Which is _the_ light to own?


----------



## foreman (Mar 9, 2013)

one of the top makers ..... pelican.


----------



## LEDAdd1ct (Mar 9, 2013)

foreman said:


> one of the top makers ..... pelican.



+



ericjohn said:


> I have had no good experience with Pelican.



ericjohn, could you please explain?


----------



## ericjohn (Mar 10, 2013)

LEDAdd1ct said:


> +
> 
> 
> 
> ericjohn, could you please explain?




Well; I have owned several Pelican flashlights and they gave me nothing but trouble. I have purchased 3 Mity Lite 1900's. The first one's lamp module burnt out way too early. The second one had a gasket that kept coming out of place, making it nearly impossible to turn the head. The third one I bought for my wife's purse and it works fine (keep in mind that it is hardly ever used.) I owned a Super Sabre Lite 2000 and used it when I was an HVAC tech. It worked well for a while and came in handy in attics and under houses, but physical shock killed the bulb one day (I thought these damn things were supposed to be rugged.) I had a Mity Lite 2 AA. (I don't remember the exact model number.) It over heated and burned out the same day I bought it. I also had the diver's version of the Mity Lite 1900, but it was stolen. Finally; I had a Mity Lite 1960 LED. The pocket clip broke off and the light engine had flickering issues. Frankly; have had by behind full of Pelican and probably never will buy one again.


----------



## LEDAdd1ct (Mar 10, 2013)

Thanks, ericjohn.
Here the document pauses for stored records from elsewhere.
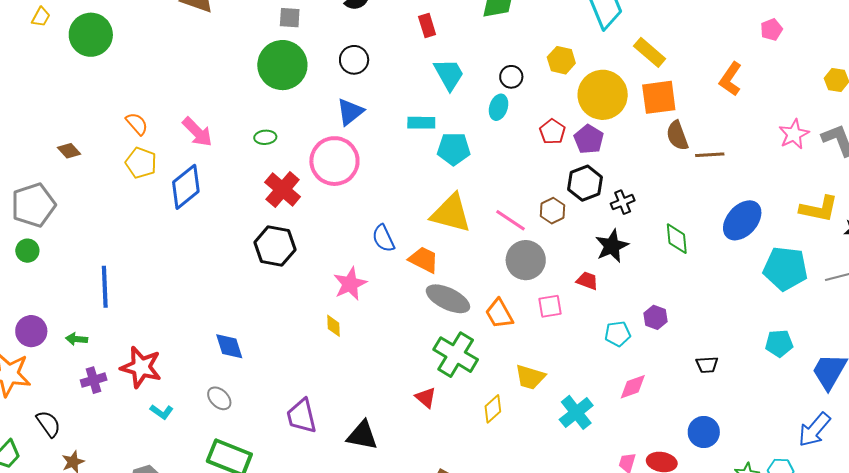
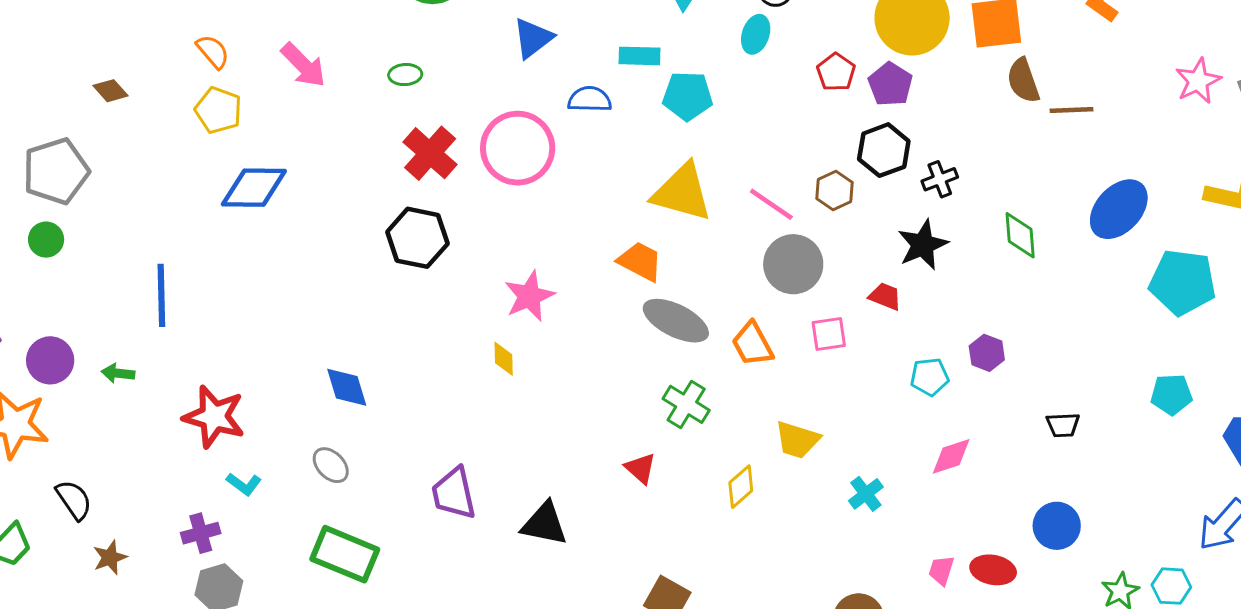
pink circle: (334, 161) -> (518, 148), moved
blue diamond: (186, 187) -> (254, 188), moved, turned 39
blue semicircle: (383, 238) -> (590, 99), moved, turned 116
green cross: (456, 355) -> (686, 404), size x0.7
purple cross: (94, 380) -> (201, 533), moved
cyan cross: (576, 412) -> (866, 494), size x0.7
With respect to this post here, what do you think?


----------



## ericjohn (Mar 11, 2013)

LEDAdd1ct said:


> ericjohn, could you please recommend to me _one_ 2D flashlight which meets the following criteria:
> 
> 1) Reasonably sealed against rain and puddles
> 2) Heavy duty, tough, impact resistant plastic
> ...



Even if you could find a KBS 1618, I would ONLY recommend it for collection purposes. Of course you could use it for light duty applications, BUT I seriously doubt it to be waterproof.

I received a 2217 LED from KBS a few weeks back and I must say I am impressed. It is also explosion proof and probably the brightest explosion proof 2 D flashlight.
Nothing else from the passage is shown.